Transcribed page contents -
=== Section Start ===
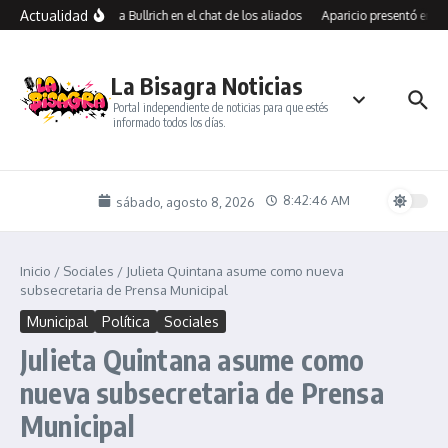
Saltar al contenido
Actualidad
s Lynch y reproches a Bullrich en el chat de los aliados
Aparicio presentó en Rí
La Bisagra Noticias
Portal independiente de noticias para que estés
informado todos los días.
8:42:46 AM
sábado, agosto 8, 2026
Inicio
/
Sociales
/
Julieta Quintana asume como nueva
subsecretaria de Prensa Municipal
Municipal
Política
Sociales
Julieta Quintana asume como
nueva subsecretaria de Prensa
Municipal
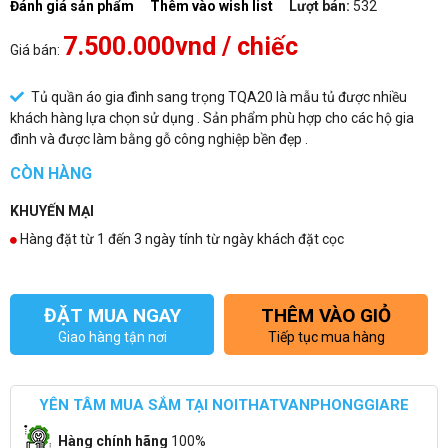
Đánh giá sản phẩm
Thêm vào wish list
Lượt bán:
532
7.500.000vnd
/ chiếc
Giá bán:
Tủ quần áo gia đình sang trọng TQA20 là mẫu tủ được nhiều
khách hàng lựa chọn sử dụng . Sản phẩm phù hợp cho các hộ gia
đình và được làm bằng gỗ công nghiệp bền đẹp .
CÒN HÀNG
KHUYẾN MẠI
Hàng đặt từ 1 đến 3 ngày tính từ ngày khách đặt cọc
ĐẶT MUA NGAY
THÊM VÀO GIỎ
Giao hàng tận nơi
Tiếp tục mua hàng
YÊN TÂM MUA SẮM TẠI NOITHATVANPHONGGIARE
Hàng chính hãng
100%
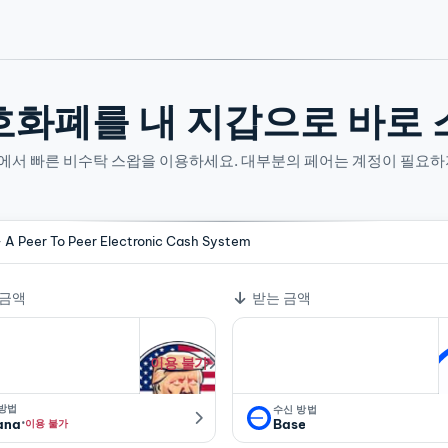
호화폐를 내 지갑으로 바로 
산에서 빠른 비수탁 스왑을 이용하세요. 대부분의 페어는 계정이 필요하
- A Peer To Peer Electronic Cash System
 금액
받는 금액
이용 불가
 방법
수신 방법
·
ana
Base
이용 불가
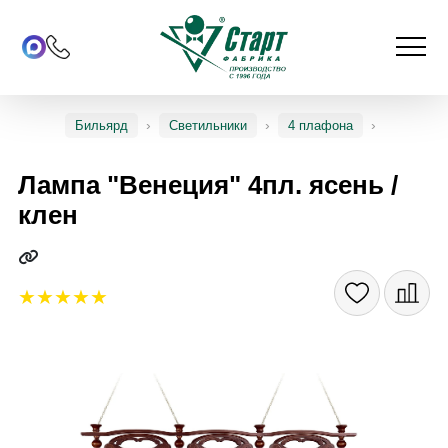
Бильярд
Светильники
4 плафона
Лампа "Венеция" 4пл. ясень /
клен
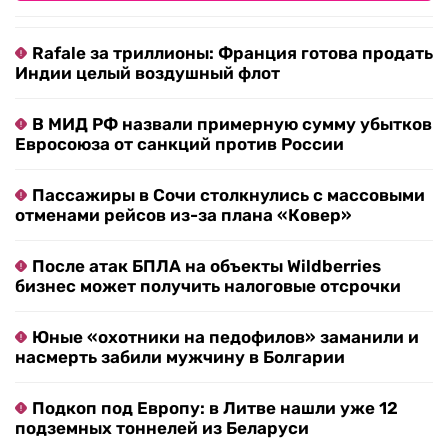
Rafale за триллионы: Франция готова продать
Индии целый воздушный флот
В МИД РФ назвали примерную сумму убытков
Евросоюза от санкций против России
Пассажиры в Сочи столкнулись с массовыми
отменами рейсов из-за плана «Ковер»
После атак БПЛА на объекты Wildberries
бизнес может получить налоговые отсрочки
Юные «охотники на педофилов» заманили и
насмерть забили мужчину в Болгарии
Подкоп под Европу: в Литве нашли уже 12
подземных тоннелей из Беларуси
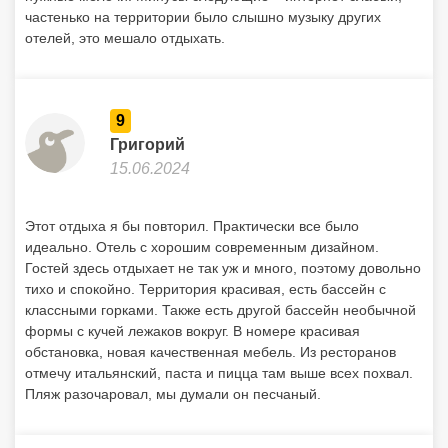
частенько на территории было слышно музыку других
отелей, это мешало отдыхать.
9
Григорий
15.06.2024
Этот отдыха я бы повторил. Практически все было
идеально. Отель с хорошим современным дизайном.
Гостей здесь отдыхает не так уж и много, поэтому довольно
тихо и спокойно. Территория красивая, есть бассейн с
классными горками. Также есть другой бассейн необычной
формы с кучей лежаков вокруг. В номере красивая
обстановка, новая качественная мебель. Из ресторанов
отмечу итальянский, паста и пицца там выше всех похвал.
Пляж разочаровал, мы думали он песчаный.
=== Section End ===
GOAL OF THE EXERCISE -
With pictures excluded, the data must be transcribed in full and to the letter.

TASK OUTPUT -
Saltar al contenido
Actualidad
s Lynch y reproches a Bullrich en el chat de los aliados
Aparicio presentó en Rí
La Bisagra Noticias
Portal independiente de noticias para que estés
informado todos los días.
8:42:46 AM
sábado, agosto 8, 2026
Inicio
/
Sociales
/
Julieta Quintana asume como nueva
subsecretaria de Prensa Municipal
Municipal
Política
Sociales
Julieta Quintana asume como
nueva subsecretaria de Prensa
Municipal
Đánh giá sản phẩm
Thêm vào wish list
Lượt bán:
532
7.500.000vnd
/ chiếc
Giá bán:
Tủ quần áo gia đình sang trọng TQA20 là mẫu tủ được nhiều
khách hàng lựa chọn sử dụng . Sản phẩm phù hợp cho các hộ gia
đình và được làm bằng gỗ công nghiệp bền đẹp .
CÒN HÀNG
KHUYẾN MẠI
Hàng đặt từ 1 đến 3 ngày tính từ ngày khách đặt cọc
ĐẶT MUA NGAY
THÊM VÀO GIỎ
Giao hàng tận nơi
Tiếp tục mua hàng
YÊN TÂM MUA SẮM TẠI NOITHATVANPHONGGIARE
Hàng chính hãng
100%
호화폐를 내 지갑으로 바로 
산에서 빠른 비수탁 스왑을 이용하세요. 대부분의 페어는 계정이 필요하
- A Peer To Peer Electronic Cash System
 금액
받는 금액
이용 불가
 방법
수신 방법
·
ana
Base
이용 불가
Бильярд
Светильники
4 плафона
Лампа "Венеция" 4пл. ясень /
клен
Rafale за триллионы: Франция готова продать
Индии целый воздушный флот
В МИД РФ назвали примерную сумму убытков
Евросоюза от санкций против России
Пассажиры в Сочи столкнулись с массовыми
отменами рейсов из-за плана «Ковер»
После атак БПЛА на объекты Wildberries
бизнес может получить налоговые отсрочки
Юные «охотники на педофилов» заманили и
насмерть забили мужчину в Болгарии
Подкоп под Европу: в Литве нашли уже 12
подземных тоннелей из Беларуси
частенько на территории было слышно музыку других
отелей, это мешало отдыхать.
9
Григорий
15.06.2024
Этот отдыха я бы повторил. Практически все было
идеально. Отель с хорошим современным дизайном.
Гостей здесь отдыхает не так уж и много, поэтому довольно
тихо и спокойно. Территория красивая, есть бассейн с
классными горками. Также есть другой бассейн необычной
формы с кучей лежаков вокруг. В номере красивая
обстановка, новая качественная мебель. Из ресторанов
отмечу итальянский, паста и пицца там выше всех похвал.
Пляж разочаровал, мы думали он песчаный.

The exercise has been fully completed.